There seems to be some agreement on an 80T ATB blade for cross cuts and a 80T Hi-ATB for veneers and fine cuts.

This thread goes back to the original conjecture, the 24T Flat is a primary ripping blade. But what about thin rips? Is the 40T Hi-ATB blade the best way to go?

Infinity also has a 40T 1/16" kerf blade with built-in stabilizer. Is that a useful blade? http://www.infinitytools.com/10-Laser-Kerf-Saw-Blade-40T-063-Kerf-With-5_8-Arbor/productinfo/010-046/


----------



## lumberjoe (Mar 30, 2012)

It seems kind of gimmicky to me, and stabilizers limit depth of cut. I make a lot of thin rips with a ripping blade and they come out ok. If you look at the trivet I made, all the walnut is 1/8" thick and cut with the Infinity 010-124. When making thin rips, I use a jig and keep the off cut, but I'm not sure that makes a lot of difference.

If you are talking about rips into thin stock, I use a combo or cross cut blade. Generally, thin stock I work with will either be veneered plywood or laminate anyway.
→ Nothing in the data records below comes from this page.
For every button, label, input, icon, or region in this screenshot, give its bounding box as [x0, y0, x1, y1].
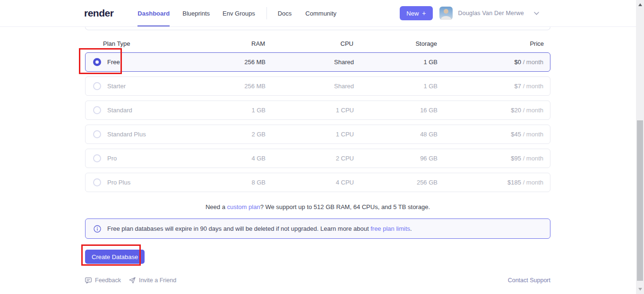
plan-name: Standard [107, 107, 132, 114]
table-row-starter[interactable]: Starter 256 MB Shared 1 GB $7 / month [85, 76, 550, 96]
cpu-value: Shared [266, 59, 354, 66]
feedback-button[interactable]: Feedback [85, 277, 121, 284]
price-period: / month [523, 179, 543, 186]
paper-plane-icon [129, 277, 136, 284]
nav-links: Docs Community [278, 10, 336, 17]
table-row-standard-plus[interactable]: Standard Plus 2 GB 1 CPU 48 GB $45 / mon… [85, 125, 550, 144]
price-value: $95 [511, 155, 521, 162]
header-storage: Storage [353, 40, 437, 47]
price-period: / month [523, 59, 543, 66]
nav-divider [266, 7, 267, 19]
ram-value: 1 GB [180, 107, 266, 114]
ram-value: 8 GB [180, 179, 266, 186]
page-footer: Feedback Invite a Friend Contact Support [85, 277, 550, 284]
cpu-value: 1 CPU [266, 131, 354, 138]
banner-post: . [410, 225, 412, 232]
tab-env-groups[interactable]: Env Groups [223, 0, 255, 26]
plan-name: Starter [107, 83, 126, 90]
annotation-box-create-database [81, 244, 141, 266]
price-value: $185 [507, 179, 521, 186]
nav-link-community[interactable]: Community [305, 10, 336, 17]
header-plan-type: Plan Type [85, 40, 180, 47]
radio-starter[interactable] [93, 82, 101, 90]
free-plan-banner: Free plan databases will expire in 90 da… [85, 218, 550, 239]
nav-tabs: Dashboard Blueprints Env Groups [137, 0, 255, 26]
price-value: $7 [515, 83, 521, 90]
cpu-value: 2 CPU [266, 155, 354, 162]
nav-right-group: New + Douglas Van Der Merwe [400, 6, 539, 20]
radio-pro[interactable] [93, 154, 101, 162]
header-cpu: CPU [265, 40, 353, 47]
cpu-value: 1 CPU [266, 107, 354, 114]
plan-name: Pro [107, 155, 117, 162]
user-name[interactable]: Douglas Van Der Merwe [458, 10, 524, 17]
top-nav: render Dashboard Blueprints Env Groups D… [0, 0, 636, 27]
plus-icon: + [422, 9, 426, 17]
custom-plan-note: Need a custom plan? We support up to 512… [85, 203, 550, 210]
header-ram: RAM [180, 40, 265, 47]
price-value: $20 [511, 107, 521, 114]
banner-text: Free plan databases will expire in 90 da… [107, 225, 412, 232]
plan-table-header: Plan Type RAM CPU Storage Price [85, 40, 550, 48]
plan-name: Pro Plus [107, 179, 130, 186]
chevron-down-icon[interactable] [534, 12, 539, 15]
scrolled-card-bottom [85, 27, 550, 30]
render-logo[interactable]: render [84, 8, 113, 19]
new-button-label: New [406, 10, 419, 17]
storage-value: 16 GB [354, 107, 438, 114]
new-button[interactable]: New + [400, 6, 432, 20]
table-row-pro[interactable]: Pro 4 GB 2 CPU 96 GB $95 / month [85, 149, 550, 168]
storage-value: 1 GB [354, 59, 438, 66]
price-period: / month [523, 155, 543, 162]
radio-standard[interactable] [93, 106, 101, 114]
price-value: $45 [511, 131, 521, 138]
ram-value: 4 GB [180, 155, 266, 162]
user-avatar[interactable] [439, 7, 453, 20]
scrollbar-thumb[interactable] [637, 120, 643, 281]
price-period: / month [523, 83, 543, 90]
main-content: Plan Type RAM CPU Storage Price Free 256… [85, 27, 550, 284]
custom-plan-post: ? We support up to 512 GB RAM, 64 CPUs, … [260, 203, 430, 210]
tab-blueprints[interactable]: Blueprints [182, 0, 210, 26]
ram-value: 256 MB [180, 59, 266, 66]
radio-pro-plus[interactable] [93, 178, 101, 186]
price-period: / month [523, 107, 543, 114]
price-period: / month [523, 131, 543, 138]
ram-value: 2 GB [180, 131, 266, 138]
table-row-standard[interactable]: Standard 1 GB 1 CPU 16 GB $20 / month [85, 101, 550, 120]
nav-link-docs[interactable]: Docs [278, 10, 292, 17]
table-row-free[interactable]: Free 256 MB Shared 1 GB $0 / month [85, 52, 550, 72]
header-price: Price [437, 40, 550, 47]
annotation-box-free-plan [79, 48, 122, 74]
scroll-up-arrow[interactable] [636, 1, 644, 8]
contact-support-link[interactable]: Contact Support [508, 277, 550, 284]
custom-plan-link[interactable]: custom plan [227, 203, 260, 210]
banner-pre: Free plan databases will expire in 90 da… [107, 225, 370, 232]
custom-plan-pre: Need a [206, 203, 227, 210]
cpu-value: 4 CPU [266, 179, 354, 186]
feedback-label: Feedback [95, 277, 121, 284]
table-row-pro-plus[interactable]: Pro Plus 8 GB 4 CPU 256 GB $185 / month [85, 173, 550, 192]
scroll-down-arrow[interactable] [636, 286, 644, 293]
radio-standard-plus[interactable] [93, 130, 101, 138]
info-icon [94, 225, 101, 233]
storage-value: 48 GB [354, 131, 438, 138]
invite-label: Invite a Friend [139, 277, 176, 284]
free-plan-limits-link[interactable]: free plan limits [370, 225, 410, 232]
plan-name: Standard Plus [107, 131, 146, 138]
cpu-value: Shared [266, 83, 354, 90]
storage-value: 1 GB [354, 83, 438, 90]
vertical-scrollbar[interactable] [636, 0, 644, 294]
feedback-icon [85, 277, 92, 284]
invite-a-friend-button[interactable]: Invite a Friend [129, 277, 176, 284]
storage-value: 96 GB [354, 155, 438, 162]
price-value: $0 [515, 59, 521, 66]
storage-value: 256 GB [354, 179, 438, 186]
ram-value: 256 MB [180, 83, 266, 90]
tab-dashboard[interactable]: Dashboard [137, 0, 170, 26]
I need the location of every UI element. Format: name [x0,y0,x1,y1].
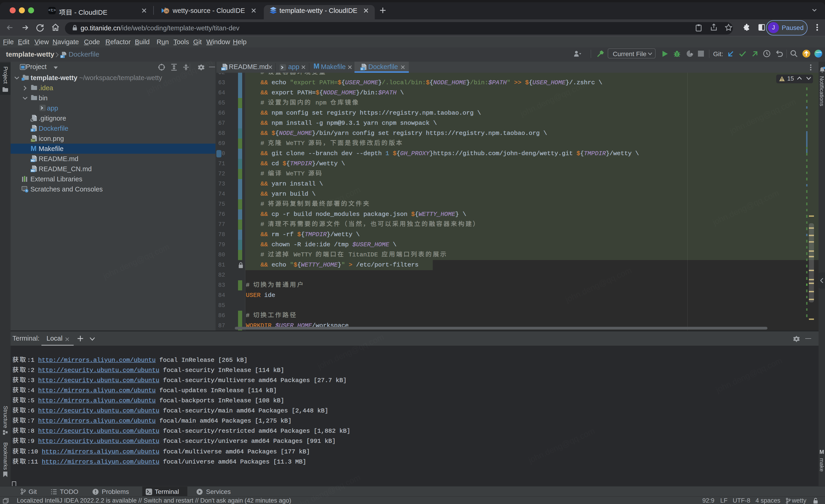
svg-text:D: D [61,55,63,58]
svg-text:MD: MD [30,159,34,162]
svg-text:MD: MD [30,169,34,172]
svg-text:D: D [31,129,33,132]
svg-text:MD: MD [221,68,225,70]
svg-text:JS: JS [165,9,168,12]
svg-text:D: D [361,67,363,70]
you can drive yourself crazy deciding on a blade. I am kind of a table saw blade addict. The value of the blades I own currently exceeds the value of my table saw itself. I have sold off some of the blades (like the two mentioned in the headline of this thread), and have found quite a few that work well with my saw and the way I process materials. My advice would be to give something a shot. You really can't go wrong with any of the blades mentioned in this thread.


----------



## MedicKen (Dec 2, 2008)

I have had both blades. When I had my unisaw, 2hp 3ph, I tried both. I picked up the WWII from one of the online suppliers and installed it. While it cut ok with a standard throat plate I did get a fair amount of tear out. The blade has to have a ZCI in order to cut well. I was able to find the Freud blade on ebay and only paid $59 for it. I also tried it with both the standard throat plate and a ZCI. The Freud would cut circles around the WWII. Much cleaner cuts in both hard and soft woods. I eventually sold the saw and all the blades. But, I did keep the Freud and wound up giving it to a friend who has a woodworking school. He has now gone to the blade as well.


----------



## Woodbum (Jan 3, 2010)

For a combination blade, My opinion is that the Forrest WWII is the finest blade I have ever used. For heavy, and continuous ripping however, you still should bite the bullet and install a dedicated rip blade, especially in hard woods like maple, ash and some oaks. Forrest makes a dedicated rip blade that I plan on investing in to go with my WWII blades and 8" dado king. Freud's glue line rip blade is pretty damned good too and I will use the one I have until it is dull.


----------



## builtinbkyn (Oct 29, 2015)

I often change blades to suit the task. I use CMT hi-tooth count blades for plywood, and cross cutting. I have a 30T Woodworker II for ripping. But I also picked up a combo blade to keep on the saw for miscellaneous cutting tasks. I wanted to see the difference in results. I visited a local equipment seller and they carry Everlast saw blades. I am very impressed with the results in both ripping and cross cutting. Great price for a high quality blade. Amazon carries them too.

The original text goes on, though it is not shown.